In a country with low population growth, 80% of the HIV infected population is between the ages of 15-30, Russia has a significant reason to worry about its future. Currently HIV patients comprise of 1% of the Russian population and an infection rate that is 10 times faster than UK. However, fear and ignorance is prominent in Russia’s tragedy.
he HIV and AIDS epidemic in Russia and the Eastern European and Central Asian region is growing at an exponential rate. Many experts in the field say that the problem the countries in this region faces are far worse than Africa but it is widely ignored. It is also very important to note that in this region, 90% of the HIV & AIDS cases are reported in Ukraine and Russia. And in Russia alone, two thirds of this regions HIV cases are reported. In total, the 2007 estimates indicate that there are around 1.5 million people living with HIV, with close to 60,000-70,000 individuals dying from AIDS. The prevalence rate of HIV among the adult population in Russia and Ukraine has doubled between 2001 and 2007 while the rates in Africa and Southeastern Asia actually fell. As of 2008, it is estimated that there are close to 1 million HIV infected individuals living in Russia.
The first case of HIV was reported in the Soviet Union in the year of 1986 due to homosexual relationship between soviet soldiers.

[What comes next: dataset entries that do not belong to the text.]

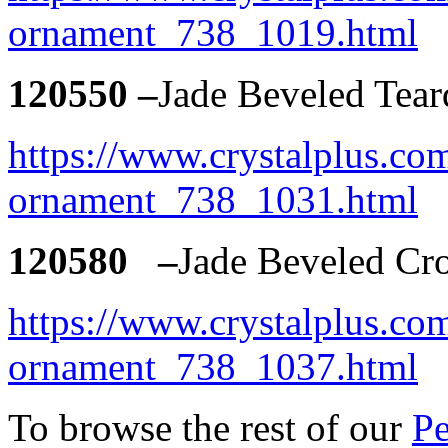
ornament_738_1019.html
120550 –
Jade Beveled Tea
https://www.crystalplus.com
ornament_738_1031.html
120580 –
Jade Beveled Cr
https://www.crystalplus.com
ornament_738_1037.html
To browse the rest of our
Pe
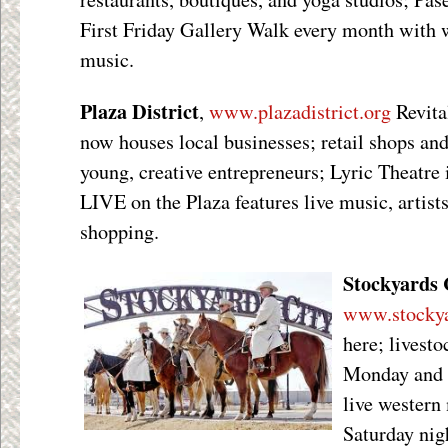
First Friday Gallery Walk every month with w
music.
Plaza District
,
www.plazadistrict.org
Revita
now houses local businesses; retail shops an
young, creative entrepreneurs; Lyric Theatre 
LIVE on the Plaza features live music, artists
shopping.
Stockyards 
www.stockya
here; livest
Monday and 
live western
Saturday nig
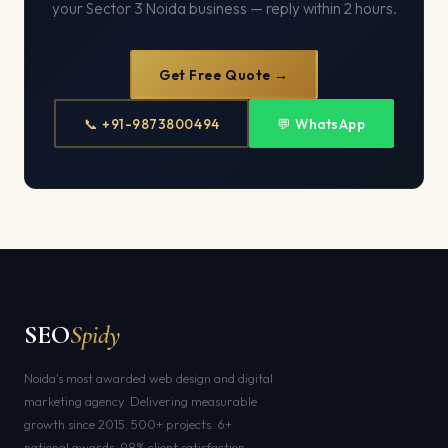
your Sector 3 Noida business — reply within 2 hours.
Get Free Quote →
📞 +91-9873800494
💬 WhatsApp
SEO
Spidy
Noida's most awarded web design and digital
marketing agency. Delivering measurable
growth since 2015. 500+ projects. 6+
national awards. 98% client satisfaction.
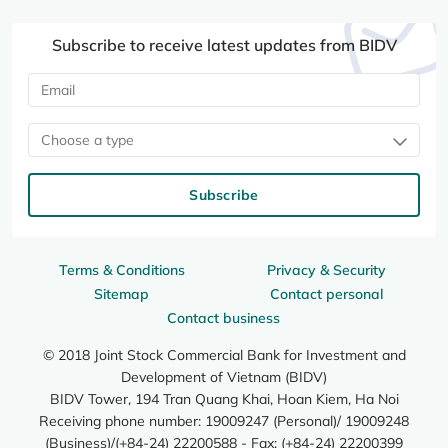
Subscribe to receive latest updates from BIDV
Choose a type
Subscribe
Terms & Conditions
Privacy & Security
Sitemap
Contact personal
Contact business
© 2018 Joint Stock Commercial Bank for Investment and
Development of Vietnam (BIDV)
BIDV Tower, 194 Tran Quang Khai, Hoan Kiem, Ha Noi
Receiving phone number: 19009247 (Personal)/ 19009248
(Business)/(+84-24) 22200588 - Fax: (+84-24) 22200399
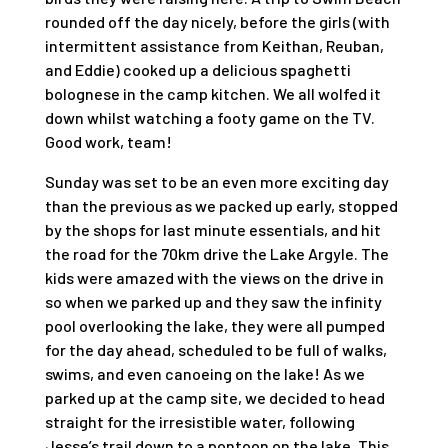
rounded off the day nicely, before the girls (with
intermittent assistance from Keithan, Reuban,
and Eddie) cooked up a delicious spaghetti
bolognese in the camp kitchen. We all wolfed it
down whilst watching a footy game on the TV.
Good work, team!
Sunday was set to be an even more exciting day
than the previous as we packed up early, stopped
by the shops for last minute essentials, and hit
the road for the 70km drive the Lake Argyle. The
kids were amazed with the views on the drive in
so when we parked up and they saw the infinity
pool overlooking the lake, they were all pumped
for the day ahead, scheduled to be full of walks,
swims, and even canoeing on the lake! As we
parked up at the camp site, we decided to head
straight for the irresistible water, following
Jesse’s trail down to a pontoon on the lake. This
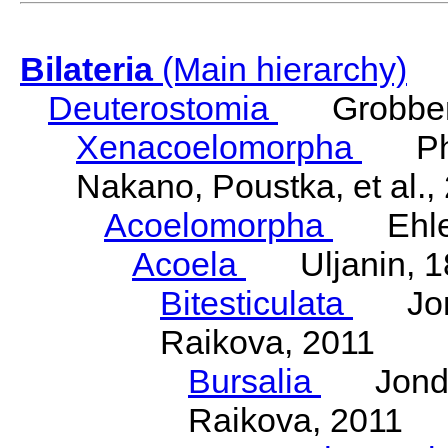
Bilateria
(Main hierarchy)
Deuterostomia
Grobben
Xenacoelomorpha
Phili
Nakano, Poustka, et al.,
Acoelomorpha
Ehler
Acoela
Uljanin, 1
Bitesticulata
Jonde
Raikova, 2011
Bursalia
Jondeli
Raikova, 2011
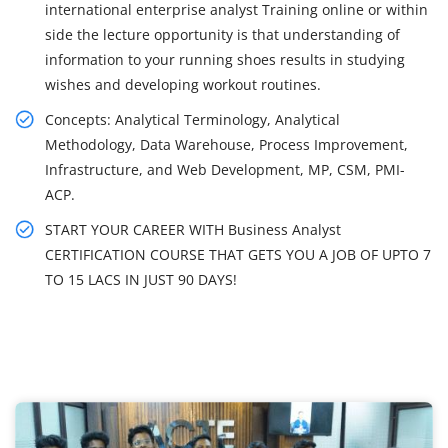
international enterprise analyst Training online or within
side the lecture opportunity is that understanding of
information to your running shoes results in studying
wishes and developing workout routines.
Concepts: Analytical Terminology, Analytical
Methodology, Data Warehouse, Process Improvement,
Infrastructure, and Web Development, MP, CSM, PMI-
ACP.
START YOUR CAREER WITH Business Analyst
CERTIFICATION COURSE THAT GETS YOU A JOB OF UPTO 7
TO 15 LACS IN JUST 90 DAYS!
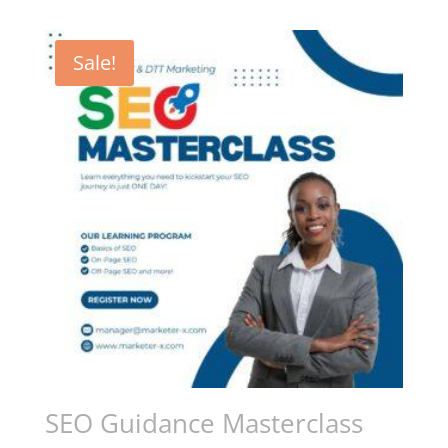
Sale!
SEO Guidance Masterclass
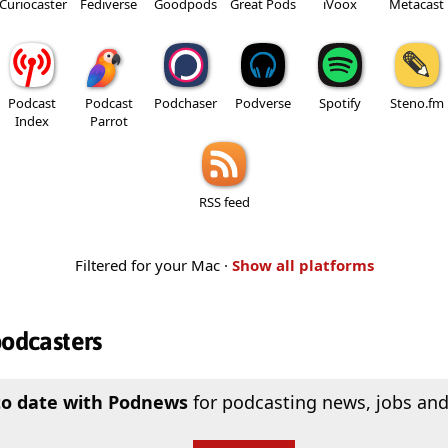
Curiocaster
Fediverse
Goodpods
Great Pods
iVoox
Metacast
Podcast
Podcast
Podchaser
Podverse
Spotify
Steno.fm
Index
Parrot
RSS feed
Filtered for your Mac ·
Show all platforms
podcasters
to date with Podnews
for podcasting news, jobs and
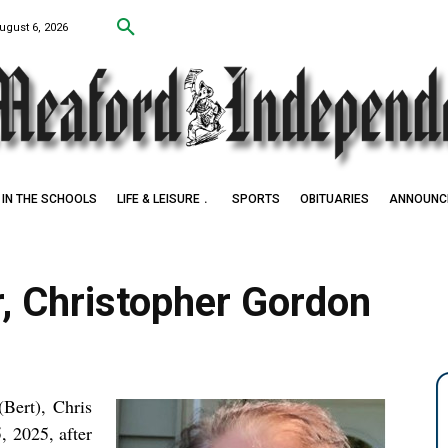
ugust 6, 2026
IN THE SCHOOLS
LIFE & LEISURE
SPORTS
OBITUARIES
ANNOUNC
r, Christopher Gordon
Bert), Chris
, 2025, after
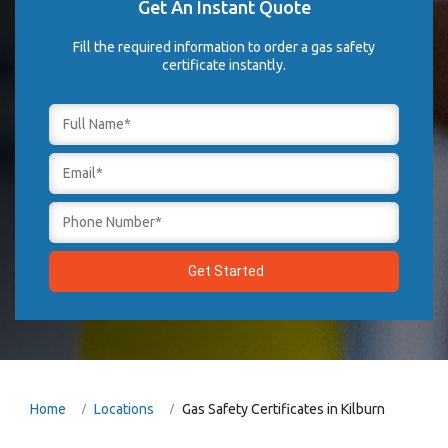
Get An Instant Quote
Fill the required information to order a gas safety
certificate instantly.
Home
Locations
Gas Safety Certificates in Kilburn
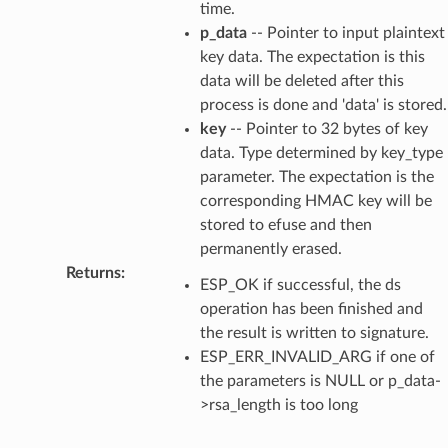
time.
p_data
-- Pointer to input plaintext
key data. The expectation is this
data will be deleted after this
process is done and 'data' is stored.
key
-- Pointer to 32 bytes of key
data. Type determined by key_type
parameter. The expectation is the
corresponding HMAC key will be
stored to efuse and then
permanently erased.
Returns
:
ESP_OK if successful, the ds
operation has been finished and
the result is written to signature.
ESP_ERR_INVALID_ARG if one of
the parameters is NULL or p_data-
>rsa_length is too long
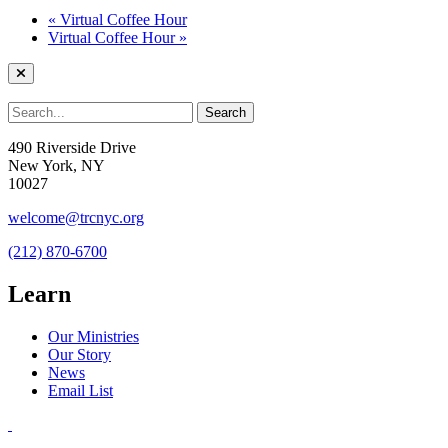
«
Virtual Coffee Hour
Virtual Coffee Hour
»
490 Riverside Drive
New York, NY
10027
welcome@trcnyc.org
(212) 870-6700
Learn
Our Ministries
Our Story
News
Email List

Since homosexuality was forbidden, the matter was quickly covered up and HIV/AIDS did not receive the proper attention it needed. Rather, the issue was largely branded into a disease that only affects the gay population. Much like in the United States, HIV was treated as GRIDS (Gay Related Immune Deficiency) was treated in the early days of HIV in the US. Many individuals were tested for AIDS and HIV without their knowledge and those discovered faced extreme social discrimination. Thus many more infected individuals went unreported and the HIV/AIDS continued to grow.
The economic and political instability of the Soviet Union and the emerge of the young Russian Federation also played a key role in contributing to the problem. Unlike the western nations, Russia never really had a well developed health care sector. In fact, to this day (2009), Russia still does not have a decent health care system. Thus a HIV/AIDS awareness campaign was not a priority for the government and the health care sector had no resources or enough organization to even begin addressing the strong need for better reproductive health among the populace. During this period, the fall of Soviet Union led to harsh economic conditions in much of Eastern Europe and Russia. The rise of prostitution and the sex industry began to intensify the HIV epidemic. The sex workers are not educated about STDs or about HIV and many do not use any protection. To make matters worse, Russian were reported to have high rates of sexually transmitted diseases and the use of intravenous drugs began to multiply the risk factors.